*** Begin section ***

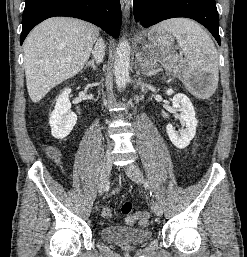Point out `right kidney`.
I'll use <instances>...</instances> for the list:
<instances>
[{
	"mask_svg": "<svg viewBox=\"0 0 247 257\" xmlns=\"http://www.w3.org/2000/svg\"><path fill=\"white\" fill-rule=\"evenodd\" d=\"M70 88H66L56 99L54 111L50 114L51 134L56 139H64L76 124L77 116L70 110Z\"/></svg>",
	"mask_w": 247,
	"mask_h": 257,
	"instance_id": "ca27d5eb",
	"label": "right kidney"
}]
</instances>
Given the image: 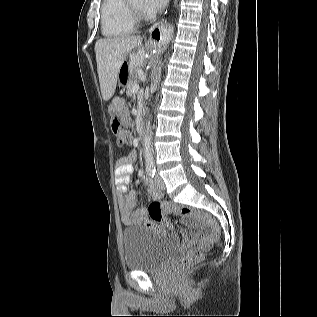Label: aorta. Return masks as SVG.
Wrapping results in <instances>:
<instances>
[{
	"label": "aorta",
	"instance_id": "obj_1",
	"mask_svg": "<svg viewBox=\"0 0 317 317\" xmlns=\"http://www.w3.org/2000/svg\"><path fill=\"white\" fill-rule=\"evenodd\" d=\"M151 140H152L151 118L149 116V120L146 123V131H145V135H144V139H143L144 156H145L146 165H148V166H153V164H154Z\"/></svg>",
	"mask_w": 317,
	"mask_h": 317
}]
</instances>
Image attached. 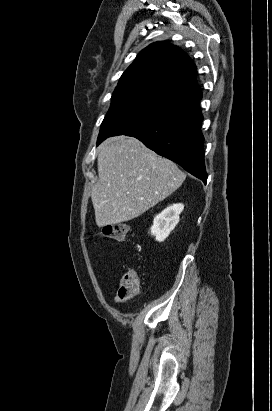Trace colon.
I'll list each match as a JSON object with an SVG mask.
<instances>
[{"instance_id":"5ec220e1","label":"colon","mask_w":272,"mask_h":411,"mask_svg":"<svg viewBox=\"0 0 272 411\" xmlns=\"http://www.w3.org/2000/svg\"><path fill=\"white\" fill-rule=\"evenodd\" d=\"M128 233L127 225L123 223L108 224L102 229V235L117 241L126 239ZM140 291V279L135 269H127L120 280L117 297L120 300L127 301L134 298Z\"/></svg>"}]
</instances>
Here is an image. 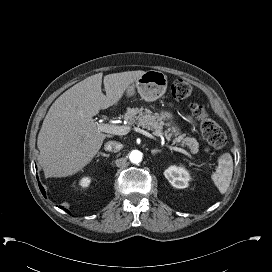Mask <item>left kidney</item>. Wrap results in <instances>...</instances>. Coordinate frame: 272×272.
I'll use <instances>...</instances> for the list:
<instances>
[{"instance_id":"5707ae66","label":"left kidney","mask_w":272,"mask_h":272,"mask_svg":"<svg viewBox=\"0 0 272 272\" xmlns=\"http://www.w3.org/2000/svg\"><path fill=\"white\" fill-rule=\"evenodd\" d=\"M164 175L171 185L178 189L188 187V182L191 179L186 169L177 166H170L165 170Z\"/></svg>"}]
</instances>
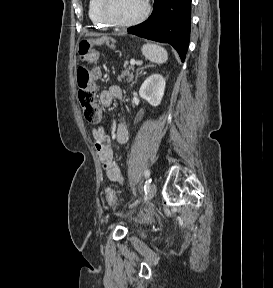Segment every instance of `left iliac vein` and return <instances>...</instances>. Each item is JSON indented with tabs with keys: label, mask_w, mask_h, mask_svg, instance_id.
Wrapping results in <instances>:
<instances>
[{
	"label": "left iliac vein",
	"mask_w": 273,
	"mask_h": 288,
	"mask_svg": "<svg viewBox=\"0 0 273 288\" xmlns=\"http://www.w3.org/2000/svg\"><path fill=\"white\" fill-rule=\"evenodd\" d=\"M156 190H157L156 185L155 184H151L149 189H148L147 194L144 197V200L142 201L141 206L147 204L154 197V195L156 193ZM134 211H135V208L129 210L128 212H126L124 214H121L119 218L122 219V218H124L125 216L131 214Z\"/></svg>",
	"instance_id": "1"
}]
</instances>
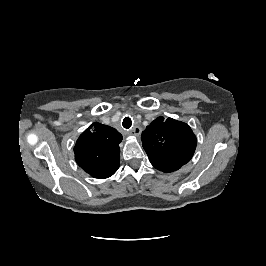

*** End section ***

▶ Assigned task: Exactly repeat every line from the line that includes "Segment every instance" to the end of the listing, and nothing else, leaving pictures out.

▶ Exercise answer:
Segment every instance of `left iliac vein` and return <instances>...</instances>. Each item is JSON indented with tabs with keys: label, mask_w, mask_h, mask_svg, instance_id.
Wrapping results in <instances>:
<instances>
[{
	"label": "left iliac vein",
	"mask_w": 273,
	"mask_h": 288,
	"mask_svg": "<svg viewBox=\"0 0 273 288\" xmlns=\"http://www.w3.org/2000/svg\"><path fill=\"white\" fill-rule=\"evenodd\" d=\"M156 190H157L156 185L155 184H151L149 189H148L147 194L144 197V200L142 201L141 206L147 204L154 197V195L156 193ZM134 211H135V208L129 210L128 212H126L124 214H121L119 218L122 219V218H124L125 216L131 214Z\"/></svg>",
	"instance_id": "1"
}]
</instances>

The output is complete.